(Items from a dataset)
=== Begin Enclosure ===

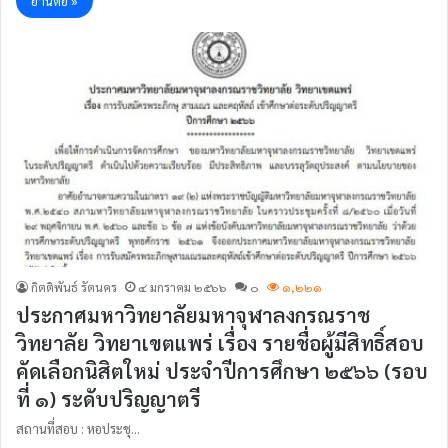
อ่านต่อ »
กิตติพันธ์ รัตนคร
๔ มกราคม ๒๕๖๖
๐
๑,๒๒๑
ประกาศมหาวิทยาลัยมหาจุฬาลงกรณราช
วิทยาลัย วิทยาเขตแพร่ เรื่อง รายชื่อผู้มีสิทธิ์สอบ
คัดเลือกนิสิตใหม่ ประจำปีการศึกษา ๒๕๖๖ (รอบ
ที่ ๑) ระดับปริญญาตรี
สถานที่สอบ : หอประชุ…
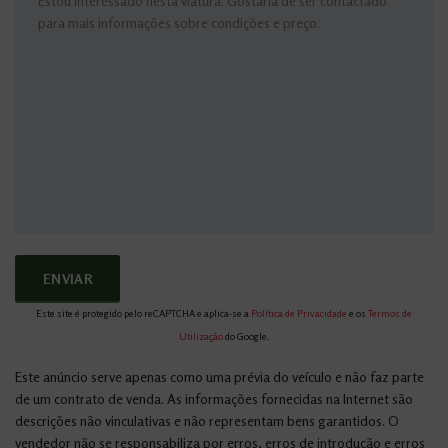
Este site é protegido pelo reCAPTCHA e aplica-se a
Política de Privacidade
e os
Termos de
Utilização
do Google.
Este anúncio serve apenas como uma prévia do veículo e não faz parte
de um contrato de venda. As informações fornecidas na Internet são
descrições não vinculativas e não representam bens garantidos. O
vendedor não se responsabiliza por erros, erros de introdução e erros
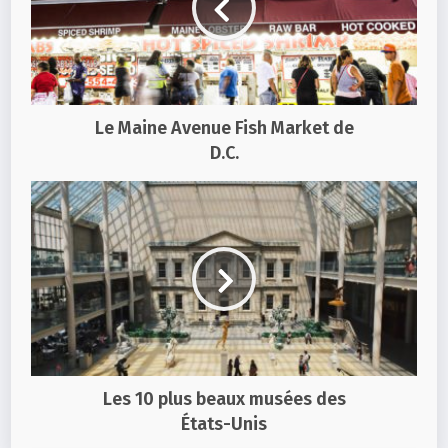
Le Maine Avenue Fish Market de
D.C.
Les 10 plus beaux musées des
États-Unis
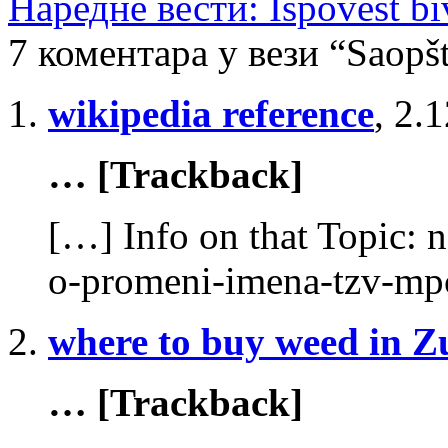
Наредне вести: Ispovest biv
7 коментара у вези “Saopš
wikipedia reference
,
2.1
… [Trackback]
[…] Info on that Topic: 
o-promeni-imena-tzv-mp
where to buy weed in Z
… [Trackback]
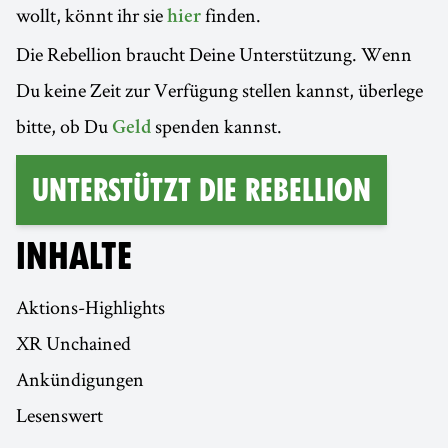
wollt, könnt ihr sie
finden.
hier
Die Rebellion braucht Deine Unterstützung. Wenn
Du keine Zeit zur Verfügung stellen kannst, überlege
bitte, ob Du
spenden kannst.
Geld
Unterstützt die Rebellion
INHALTE
Aktions-Highlights
XR Unchained
Ankündigungen
Lesenswert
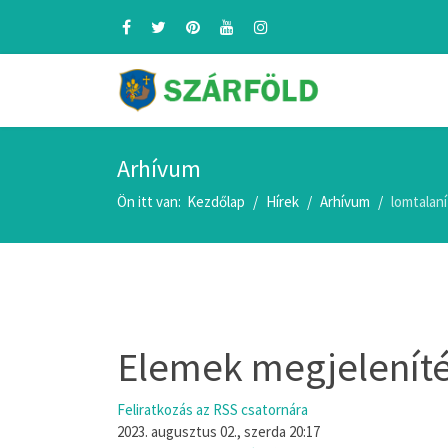
Arhívum
Ön itt van:
Kezdőlap
Hírek
Arhívum
lomtalaní
Elemek megjelenítés
Feliratkozás az RSS csatornára
2023. augusztus 02., szerda 20:17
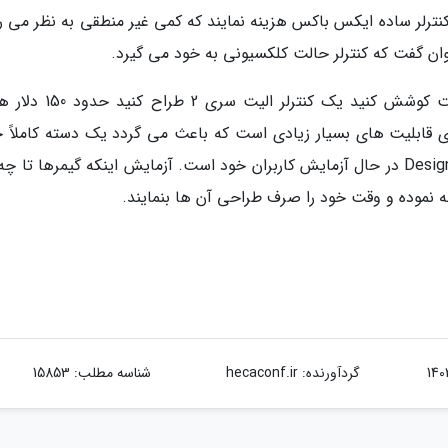
د نزدیک به 85 دلار برای یک کنترلر ساده ایکس باکس هزینه نمایند که کمی غیر منطقی به نظر می
ن گفت که کنترلر حالت کلکسیونی به خود می گیرد.
برای مقایسه اگر شما در همین بخش مایکروسافت کوشش کنید یک کنترلر ا
اشت. با این حال کنترلر الیت سری 2 دارای قابلیت های بسیار زیادی است که باعث می گردد یک دسته کاملا
ای باشد. در اصل مایکروسافت با این بخش Design Lab در حال آزمایش کاربران خود است. آزمایش اینکه گیمرها ت
 نموده و وقت خود را صرف طراحی آن ها بنمایند.
گردآورنده:
hecaconf.ir
شناسه مطلب: 15853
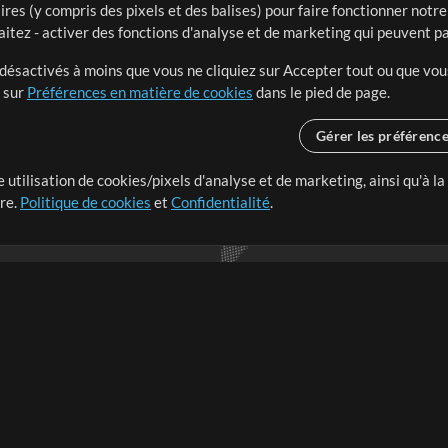
ires (y compris des pixels et des balises) pour faire fonctionner not
aitez - activer des fonctions d'analyse et de marketing qui peuvent p
t désactivés à moins que vous ne cliquiez sur Accepter tout ou que vou
t sur
Préférences en matière de cookies
dans le pied de page.
Gérer les préférenc
 utilisation de cookies/pixels d'analyse et de marketing, ainsi qu'à la
nge dans le monde entier en
tre.
Politique de cookies
et
Confidentialité
.
r leur temps pour ce qui
Boutique
Compte
S
M
Acheter des crédits
Connexion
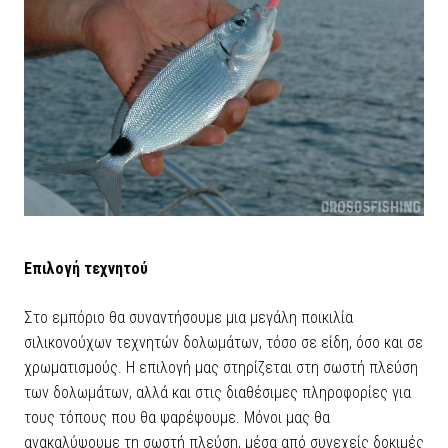
Επιλογή τεχνητού
Στο εμπόριο θα συναντήσουμε μια μεγάλη ποικιλία
σιλικονούχων τεχνητών δολωμάτων, τόσο σε είδη, όσο και σε
χρωματισμούς. Η επιλογή μας στηρίζεται στη σωστή πλεύση
των δολωμάτων, αλλά και στις διαθέσιμες πληροφορίες για
τους τόπους που θα ψαρέψουμε. Μόνοι μας θα
ανακαλύψουμε τη σωστή πλεύση, μέσα από συνεχείς δοκιμές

=== End Enclosure ===

• [TASK DESCRIPTION]:
From the records above, transcribe only the stretch from the line with "Feliratkozás az RSS csatornára" through the line with "اشت. با این", keeping both ends. Omit pictures.

• [ANSWER TO THIS PROBLEM]:
Feliratkozás az RSS csatornára
2023. augusztus 02., szerda 20:17
د نزدیک به 85 دلار برای یک کنترلر ساده ایکس باکس هزینه نمایند که کمی غیر منطقی به نظر می
ن گفت که کنترلر حالت کلکسیونی به خود می گیرد.
برای مقایسه اگر شما در همین بخش مایکروسافت کوشش کنید یک کنترلر ا
اشت. با این حال کنترلر الیت سری 2 دارای قابلیت های بسیار زیادی است که باعث می گردد یک دسته کاملا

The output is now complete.